## PROBLEM REQUIREMENTS
State the number of lines in these records holding "Club". Say nothing more.

## MATERIAL SUPPLIED
---------------

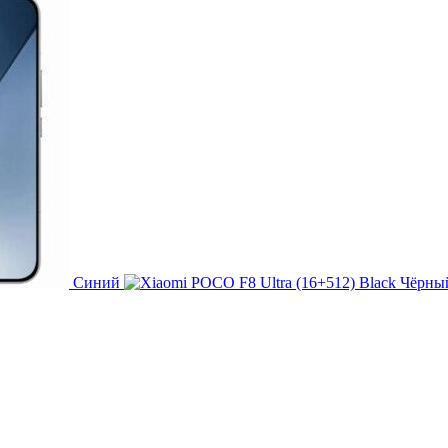
Синий
Чёрны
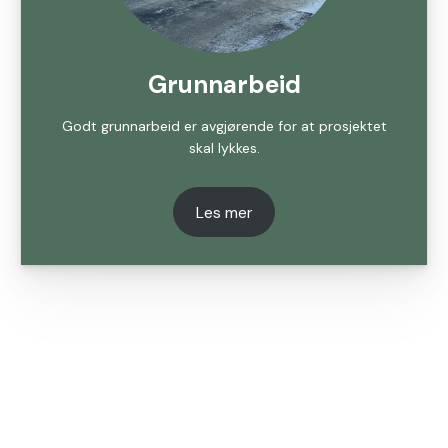
Grunnarbeid
Godt grunnarbeid er avgjørende for at prosjektet
skal lykkes.
Les mer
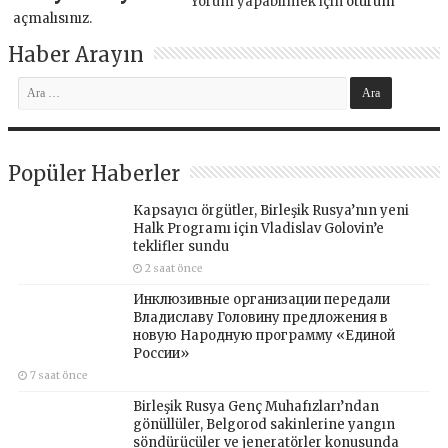
Yorum yapabilmek için
oturum
açmalısınız
.
Haber Arayın
Popüler Haberler
Kapsayıcı örgütler, Birleşik Rusya’nın yeni
Halk Programı için Vladislav Golovin’e
teklifler sundu
2 saat önce
Инклюзивные организации передали
Владиславу Головину предложения в
новую Народную программу «Единой
России»
7 saat önce
Birleşik Rusya Genç Muhafızları’ndan
gönüllüler, Belgorod sakinlerine yangın
söndürücüler ve jeneratörler konusunda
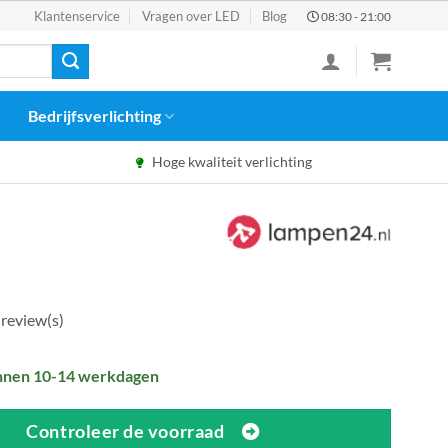
Klantenservice
Vragen over LED
Blog
08:30 - 21:00
Bedrijfsverlichting
Hoge kwaliteit verlichting
 review(s)
nnen 10-14 werkdagen
Controleer de voorraad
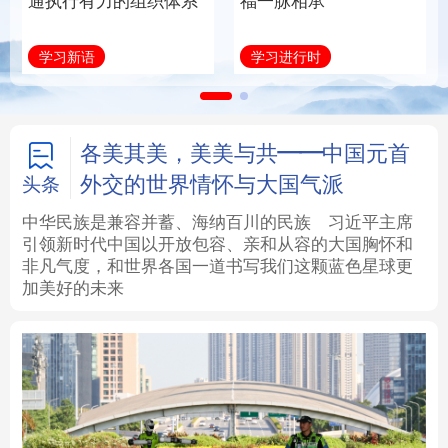
通执行有力的组织体系
福一脉相承
法律
中央文件
金融
汽车
学习新语
学习进行时
食品
人居
信息化
数字经济
学术中国
乡村振兴
银龄
溯源中国
各美其美，美美与共——中国元首
外交的世界情怀与大国气派
头条
城市
旅游
能源
会展
中华民族是兼容并蓄、海纳百川的民族
习近平主席
引领新时代中国以开放包容、亲和从容的大国胸怀和
彩票
娱乐
时尚
悦读
非凡气度，和世界各国一道书写我们这颗蓝色星球更
加美好的未来
公益
一带一路
亚太网
上市公司
文化产业
地方频道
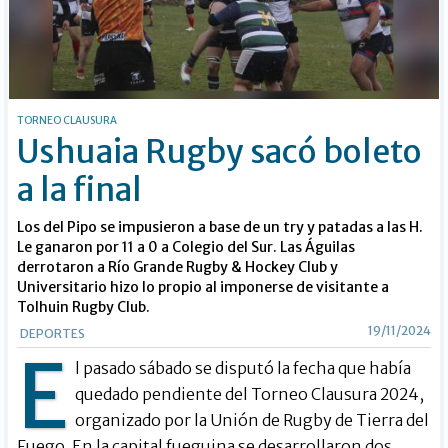
TORNEO CLAUSURA
Ushuaia Rugby sacó boleto
a la final
Los del Pipo se impusieron a base de un try y patadas a las H.
Le ganaron por 11 a 0 a Colegio del Sur. Las Águilas
derrotaron a Río Grande Rugby & Hockey Club y
Universitario hizo lo propio al imponerse de visitante a
Tolhuin Rugby Club.
19/11/2024
DEPORTES
E
l pasado sábado se disputó la fecha que había
quedado pendiente del Torneo Clausura 2024,
organizado por la Unión de Rugby de Tierra del
Fuego. En la capital fueguina se desarrollaron dos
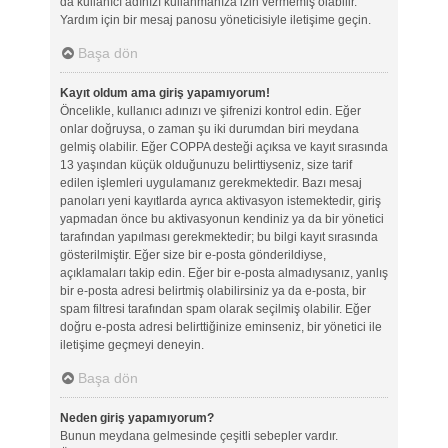
da kullanıcı adınızı kullanmanıza izin vermemiş olabilir.
Yardım için bir mesaj panosu yöneticisiyle iletişime geçin.
Başa dön
Kayıt oldum ama giriş yapamıyorum!
Öncelikle, kullanıcı adınızı ve şifrenizi kontrol edin. Eğer
onlar doğruysa, o zaman şu iki durumdan biri meydana
gelmiş olabilir. Eğer COPPA desteği açıksa ve kayıt sırasında
13 yaşından küçük olduğunuzu belirttiyseniz, size tarif
edilen işlemleri uygulamanız gerekmektedir. Bazı mesaj
panoları yeni kayıtlarda ayrıca aktivasyon istemektedir, giriş
yapmadan önce bu aktivasyonun kendiniz ya da bir yönetici
tarafından yapılması gerekmektedir; bu bilgi kayıt sırasında
gösterilmiştir. Eğer size bir e-posta gönderildiyse,
açıklamaları takip edin. Eğer bir e-posta almadıysanız, yanlış
bir e-posta adresi belirtmiş olabilirsiniz ya da e-posta, bir
spam filtresi tarafından spam olarak seçilmiş olabilir. Eğer
doğru e-posta adresi belirttiğinize eminseniz, bir yönetici ile
iletişime geçmeyi deneyin.
Başa dön
Neden giriş yapamıyorum?
Bunun meydana gelmesinde çeşitli sebepler vardır.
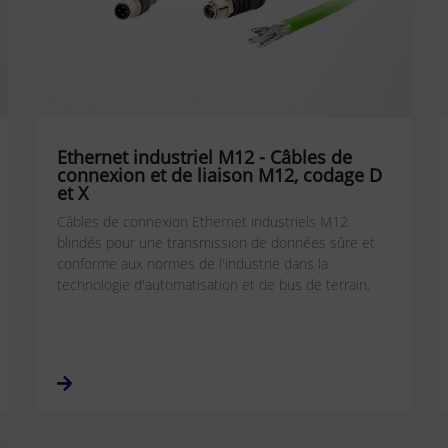
Ethernet industriel M12 - Câbles de
connexion et de liaison M12, codage D
et X
Câbles de connexion Ethernet industriels M12
blindés pour une transmission de données sûre et
conforme aux normes de l'industrie dans la
technologie d'automatisation et de bus de terrain.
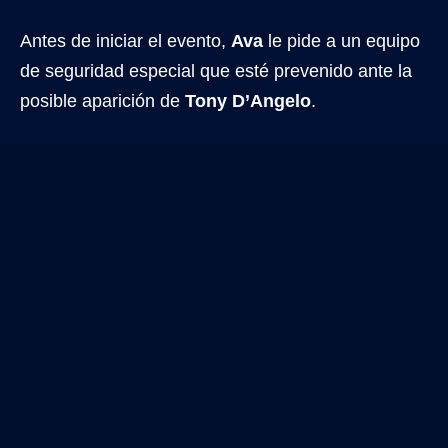
Antes de iniciar el evento,
Ava
le pide a un equipo
de seguridad especial que esté prevenido ante la
posible aparición de
Tony D’Angelo
.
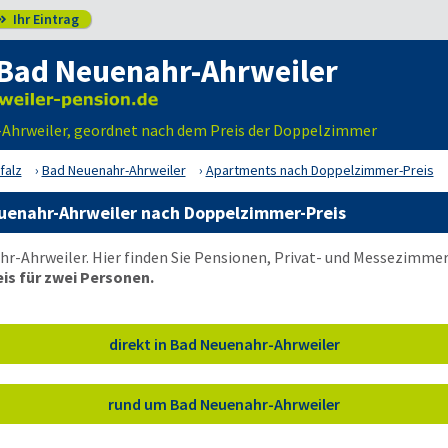
Ihr Eintrag

Bad Neuenahr-Ahrweiler
-Ahrweiler, geordnet nach dem Preis der Doppelzimmer
falz
Bad Neuenahr-Ahrweiler
Apartments nach Doppelzimmer-Preis
uenahr-Ahrweiler nach Doppelzimmer-Preis
-Ahrweiler. Hier finden Sie Pensionen, Privat- und Messezimmer,
is für zwei Personen.
direkt in Bad Neuenahr-Ahrweiler
rund um Bad Neuenahr-Ahrweiler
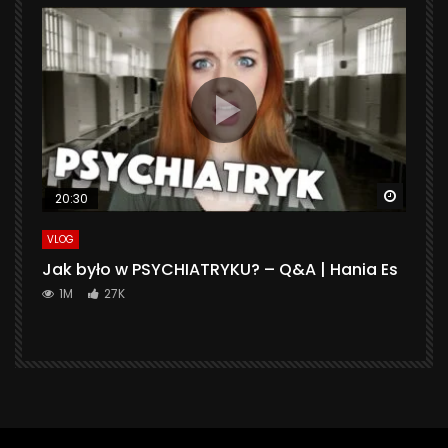
Watch 
20:30
VLOG
Jak było w PSYCHIATRYKU? – Q&A | Hania Es
1M
27K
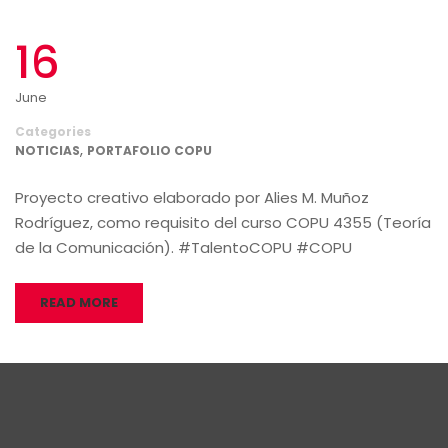
16
June
Categories
,
NOTICIAS
PORTAFOLIO COPU
Proyecto creativo elaborado por Alies M. Muñoz
Rodríguez, como requisito del curso COPU 4355 (Teoría
de la Comunicación). #TalentoCOPU #COPU
READ MORE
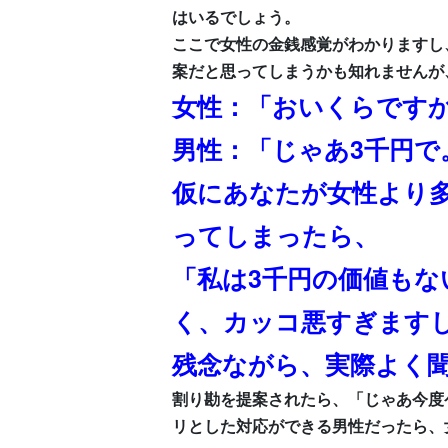
はいるでしょう。
ここで女性の金銭感覚がわかりますし
案だと思ってしまうかも知れませんが
女性：「おいくらです
男性：「じゃあ3千円で
仮にあなたが女性より
ってしまったら、
「私は3千円の価値も
く、カッコ悪すぎます
残念ながら、実際よく
割り勘を提案されたら、「じゃあ今度
リとした対応ができる男性だったら、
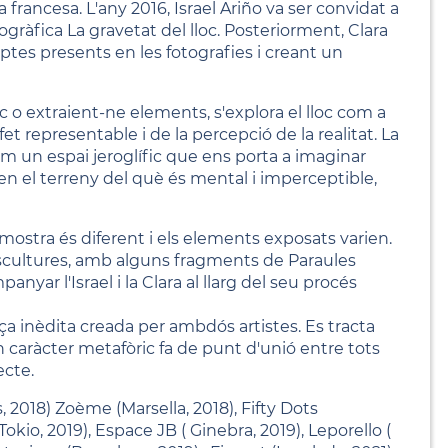
ancesa. L'any 2016, Israel Ariño va ser convidat a
ogràfica La gravetat del lloc. Posteriorment, Clara
eptes presents en les fotografies i creant un
sc o extraient-ne elements, s'explora el lloc com a
fet representable i de la percepció de la realitat. La
om un espai jeroglífic que ens porta a imaginar
 el terreny del què és mental i imperceptible,
 mostra és diferent i els elements exposats varien.
escultures, amb alguns fragments de Paraules
nyar l'Israel i la Clara al llarg del seu procés
 inèdita creada per ambdós artistes. Es tracta
caràcter metafòric fa de punt d'unió entre tots
ecte.
as, 2018) Zoème (Marsella, 2018), Fifty Dots
(Tokio, 2019), Espace JB ( Ginebra, 2019), Leporello (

---------------

## EXERCISE RESULT
2